There are two types of collaborative editing: live collaborative editing and asynchronous collaborative editing. Asynchronous collaborative editing is what happens in a version control system like Git. One person makes a change, and then a while later, someone else does. With live collaboration, multiple people are making edits at the same time—assuming some connection latency of milliseconds or seconds.
The challenge of live collaborative editing
It’s this latency that makes live collaborative editing challenging. In theory, if you had a network connection where the delay was guaranteed to be absolutely zero, it would be pretty simple—just like working on the same machine. Changes would appear on screen instantly for everyone, in the exact order they occurred. But in reality, there’s always some delay. Collaborator 1 makes a change, and their change has to be sent to Collaborator 2 so they can see it on their screen. If Collaborator 2 isn’t typing, there’s no problem. But what if Collaborator 2 is making edits right around the same time? They could make a change on their version before seeing Collaborator 1’s update come through.
That’s how conflicts occur. Collaborator 1 and Collaborator 2 started out with the same version, but by making their own edits before seeing the other person’s changes, they got out of sync. By the time C1’s change reaches C2, it might not even be possible to apply that change on C2’s new, different version. For instance, C2 could have removed the whole section where C1’s change was supposed to happen.
CodeSignal’s use case
In a remote interview, we’ve found that usually only one person makes changes in the IDE at a time: the candidate will be typing while the interviewer observes, then the interviewer might write some code as the candidate watches. Live collaborative editing is actually a bit of an edge case for us—but it’s an important and challenging one.

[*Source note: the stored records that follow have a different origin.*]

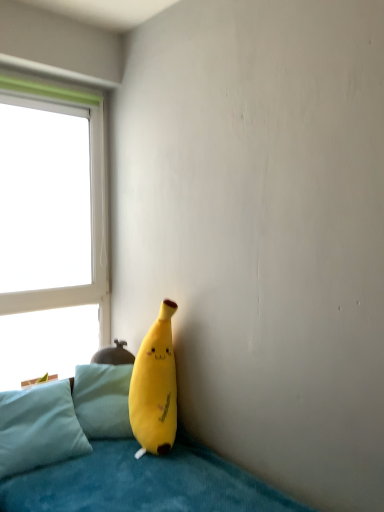 Question: Is light blue plush pillow at lower left wider or thinner than soft blue fabric couch at lower left?

Choices:
 (A) thin
 (B) wide

Answer: (A)

Question: Is light blue plush pillow at lower left in front of or behind soft blue fabric couch at lower left in the image?

Choices:
 (A) front
 (B) behind

Answer: (B)

Question: Estimate the real-world distances between objects in this image. Which object is farther from the soft blue fabric couch at lower left?

Choices:
 (A) yellow plush toy at lower center
 (B) light blue plush pillow at lower left
 (C) white plastic window at upper left

Answer: (C)

Question: Estimate the real-world distances between objects in this image. Which object is farther from the yellow plush toy at lower center?

Choices:
 (A) white plastic window at upper left
 (B) soft blue fabric couch at lower left
 (C) light blue plush pillow at lower left

Answer: (A) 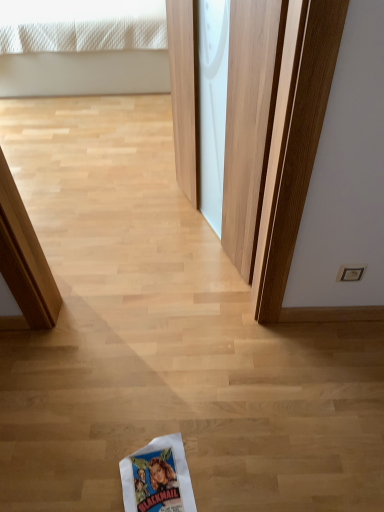 The image size is (384, 512). Identify the location of white fabric bed at upper left. (83, 47).

The image size is (384, 512). Describe the element at coordinates (83, 47) in the screenshot. I see `white fabric bed at upper left` at that location.

You are a GUI agent. You are given a task and a screenshot of the screen. Output one action in this format:
    pyautogui.click(x=<x>, y=<y>)
    Task: Click on the white fabric bed at upper left
    
    Given the screenshot: What is the action you would take?
    tap(83, 47) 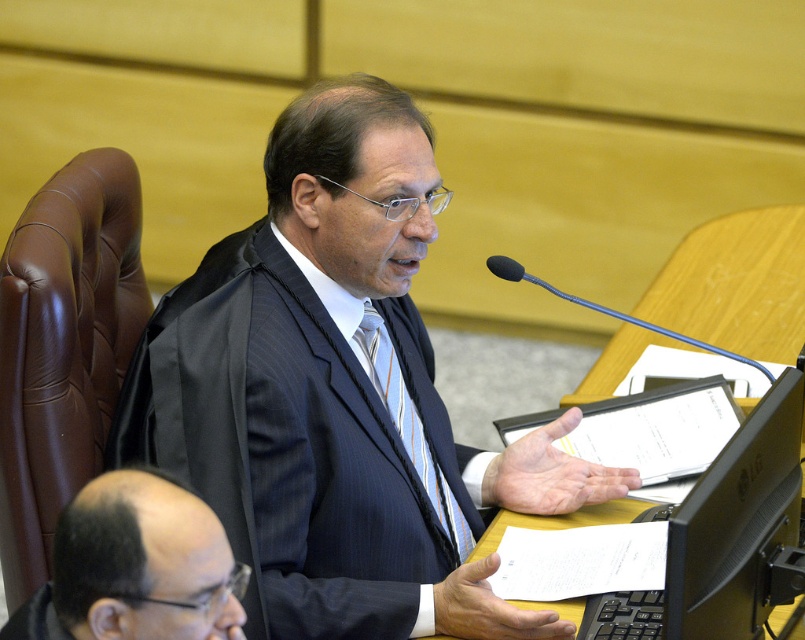 Which of these two, bald head at lower left or black plastic microphone at upper center, stands shorter?

bald head at lower left

Can you confirm if bald head at lower left is thinner than black plastic microphone at upper center?

Indeed, bald head at lower left has a lesser width compared to black plastic microphone at upper center.

Is point (96, 557) closer to camera compared to point (576, 298)?

Yes, point (96, 557) is in front of point (576, 298).

Locate an element on the screen. bald head at lower left is located at coordinates (133, 566).

Which is below, dark blue pinstripe suit at center or black plastic microphone at upper center?

dark blue pinstripe suit at center is below.

In the scene shown: Is dark blue pinstripe suit at center shorter than black plastic microphone at upper center?

Incorrect, dark blue pinstripe suit at center's height does not fall short of black plastic microphone at upper center's.

Where is `dark blue pinstripe suit at center`? dark blue pinstripe suit at center is located at coordinates (283, 445).

Describe the element at coordinates (724, 538) in the screenshot. I see `black plastic monitor at center` at that location.

Who is higher up, black plastic monitor at center or bald head at lower left?

bald head at lower left

What do you see at coordinates (724, 538) in the screenshot?
I see `black plastic monitor at center` at bounding box center [724, 538].

Locate an element on the screen. black plastic monitor at center is located at coordinates (724, 538). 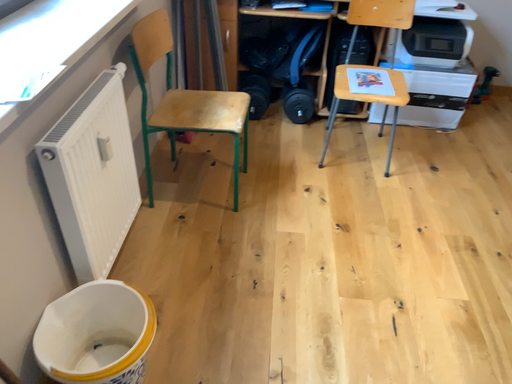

If we didn’t care about lag, the solution for live collaborative editing would be pretty simple. We could just wait for every keypress or change to reach all collaborators. Once they confirmed the change, you would see it on your screen. This is how some remote terminals work—as you’re typing, you don’t see what you type right away because you’re waiting for it to get confirmed on the other end—and it’s not a great experience. When a candidate is working in our IDE, the stakes are high. We want to help them perform at their best, which means not introducing any lag that could throw off their coding flow.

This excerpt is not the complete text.